Disease began to attack the silkworms in Europe; the production of Italian and other silk became precarious, and inadequate to the demands of the manufacturing trade. Into the vacuum thus created supplies from China were ready to pour in, and highly remunerative prices awaited them. The export from Shanghai for the year 1856 was very large, and the result encouraged growers and native and foreign merchants to put forth still greater efforts in the following year, when the shipments from that port reached 90,000 bales, worth probably £10,000,000 sterling. These shipments, thrown on the market during the money panic of 1857, resulted disastrously, but the impetus given to the trade continued to be felt during many subsequent years.

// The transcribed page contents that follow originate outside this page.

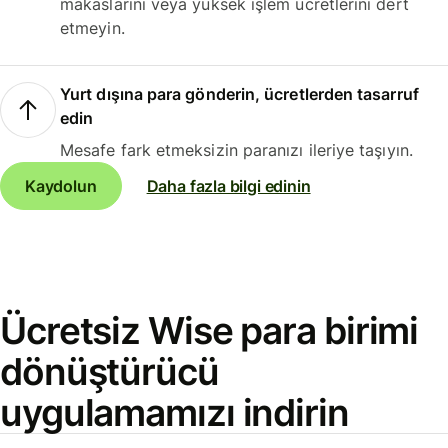
makaslarını veya yüksek işlem ücretlerini dert
etmeyin.
Yurt dışına para gönderin, ücretlerden tasarruf
edin
Mesafe fark etmeksizin paranızı ileriye taşıyın.
Kaydolun
Daha fazla bilgi edinin
Ücretsiz Wise para birimi
dönüştürücü
uygulamamızı indirin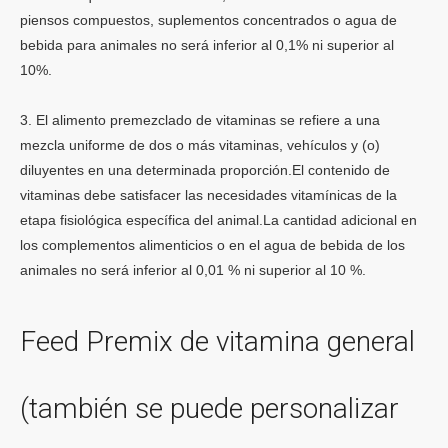
piensos compuestos, suplementos concentrados o agua de
bebida para animales no será inferior al 0,1% ni superior al
10%.
3. El alimento premezclado de vitaminas se refiere a una
mezcla uniforme de dos o más vitaminas, vehículos y (o)
diluyentes en una determinada proporción.El contenido de
vitaminas debe satisfacer las necesidades vitamínicas de la
etapa fisiológica específica del animal.La cantidad adicional en
los complementos alimenticios o en el agua de bebida de los
animales no será inferior al 0,01 % ni superior al 10 %.
Feed Premix de vitamina general
(también se puede personalizar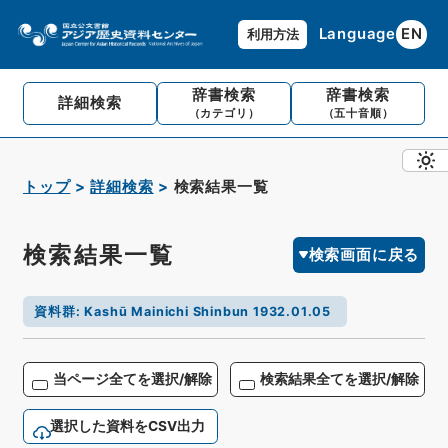
Language
EN
利用方法
辞書検索
辞書検索
詳細検索
（カテゴリ）
（五十音順）
トップ
詳細検索
検索結果一覧
検索結果一覧
検索画面に戻る
資料群
:
Kashū Mainichi Shinbun 1932.01.05
当ページ全てを選択/解除
検索結果全てを選択/解除
選択した資料をCSV出力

The Italians in the meanwhile, driven to their wits' end to save so valuable an industry, tried first to obtain healthy seed from China and Japan. The first experiments being unsuccessful, the eggs having hatched during the voyage, steamers were specially chartered and carefully fitted up with conveniences for preserving the precious commodity. Experiment was also made of sending the seed by the caravan route through Siberia to save the risk of premature incubation. In fact, Jason's quest of the Golden Fleece was scarcely characterised by more varied adventures than that of the Italians—the French also joining to a certain extent—after a healthy breed of silkworm. After many years of anxious and almost desperate efforts, some success was obtained in introducing Chinese and Japanese seed into Europe; but the produce of the exotic seed also in time became liable to attacks of the parasite, and it was not till science came to the aid of the cultivators that the true remedy was finally applied, and an important item in the national wealth of Southern Europe was saved. It was M. Pasteur who eventually furnished the means of detecting in the egg the germ of the destructive parasite; so that by sorting out the infected eggs and destroying them the race was purified. Thus the way was opened for the restoration of European culture to more than its pristine prosperity; for the many valuable lessons which the cultivators learnt in the school of their adversity have stood them in good stead now that fortune has again smiled upon them.

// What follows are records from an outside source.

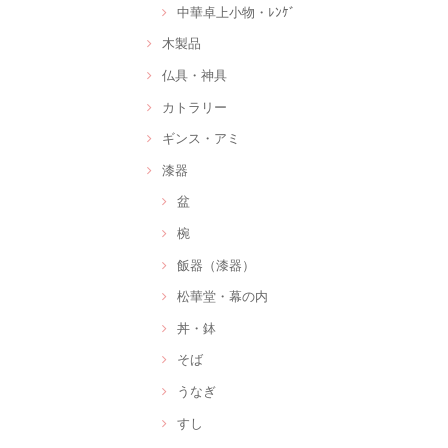
中華卓上小物・ﾚﾝｹﾞ
木製品
仏具・神具
カトラリー
ギンス・アミ
漆器
盆
椀
飯器（漆器）
松華堂・幕の内
丼・鉢
そば
うなぎ
すし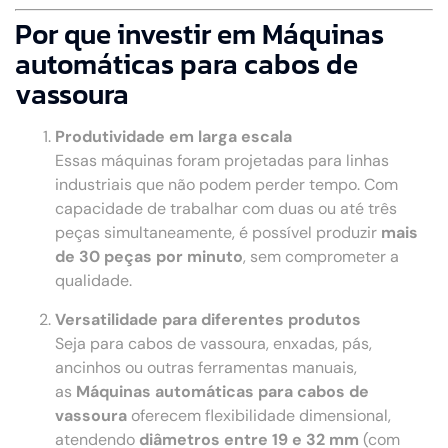
Por que investir em Máquinas
automáticas para cabos de
vassoura
Produtividade em larga escala
Essas máquinas foram projetadas para linhas
industriais que não podem perder tempo. Com
capacidade de trabalhar com duas ou até três
peças simultaneamente, é possível produzir
mais
de 30 peças por minuto
, sem comprometer a
qualidade.
Versatilidade para diferentes produtos
Seja para cabos de vassoura, enxadas, pás,
ancinhos ou outras ferramentas manuais,
as
Máquinas automáticas para cabos de
vassoura
oferecem flexibilidade dimensional,
atendendo
diâmetros entre 19 e 32 mm
(com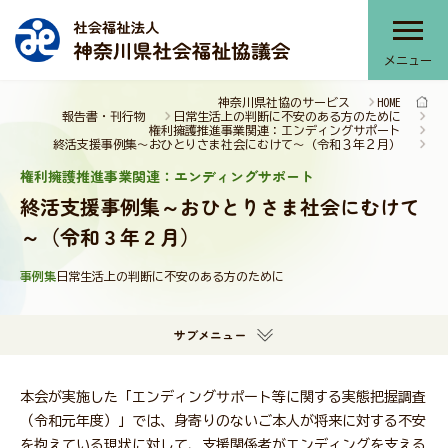
メニュー
神奈川県社協のサービス
HOME
神奈川県社協について
報告書・刊行物
日常生活上の判断に不安のある方のために
権利擁護推進事業関連：エンディングサポート
終活支援事例集～おひとりさま社会にむけて～（令和３年２月）
権利擁護推進事業関連：エンディングサポート
神奈川県社協のサービス
終活支援事例集～おひとりさま社会にむけて
～（令和３年２月）
事例集
部会・協議会・連絡会
日常生活上の判断に不安のある方のために
サブメニュー
提言・本会活動推進計画
本会が実施した「エンディングサポート等に関する実態把握調査
（令和元年度）」では、身寄りのないご本人が将来に対する不安
報告書・刊行物
を抱えている現状に対して、支援関係者がエンディングを支える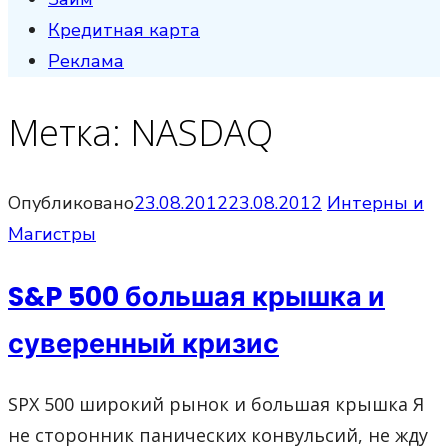
Кредитная карта
Реклама
Метка:
NASDAQ
Опубликовано
23.08.2012
23.08.2012
Интерны и
Магистры
S&P 500 большая крышка и
суверенный кризис
SPX 500 широкий рынок и большая крышка Я
не сторонник панических конвульсий, не жду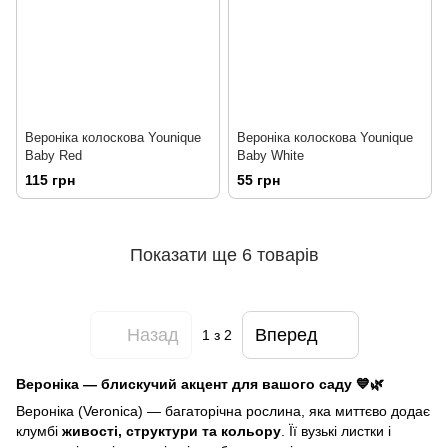
Вероніка колоскова Younique
Вероніка колоскова Younique
Baby Red
Baby White
115 грн
55 грн
Показати ще 6 товарів
Назад
Вперед
1
з 2
Вероніка — блискучий акцент для вашого саду 💙🌿
Вероніка (Veronica) — багаторічна рослина, яка миттєво додає
клумбі
живості, структури та кольору
. Її вузькі листки і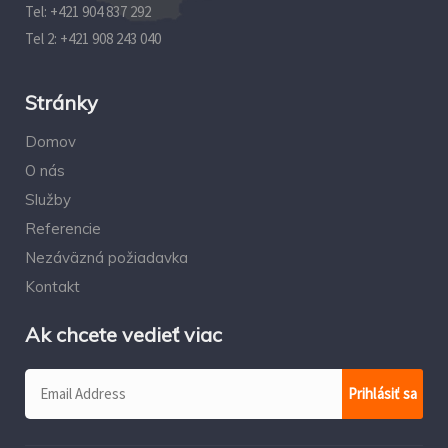
Tel:
+421 904 837 292‬
Tel 2:
+421 908 243 040
Stránky
Domov
O nás
Služby
Referencie
Nezáväzná požiadavka
Kontakt
Ak chcete vedieť viac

Notwithstanding the revival of European silk-culture, the silks of China and Japan and other Eastern countries still hold their own in the Western markets, and continue to form an important constituent of the export trade of the Far East.[22] The European markets to which they are consigned are no longer indeed English, but French, German, American, and others, the last forty years having witnessed a revolution in the silk industries of Great Britain, and a virtual transference of the old industries of Spitalfields, Norwich, Macclesfield, and other districts to her manufacturing rivals.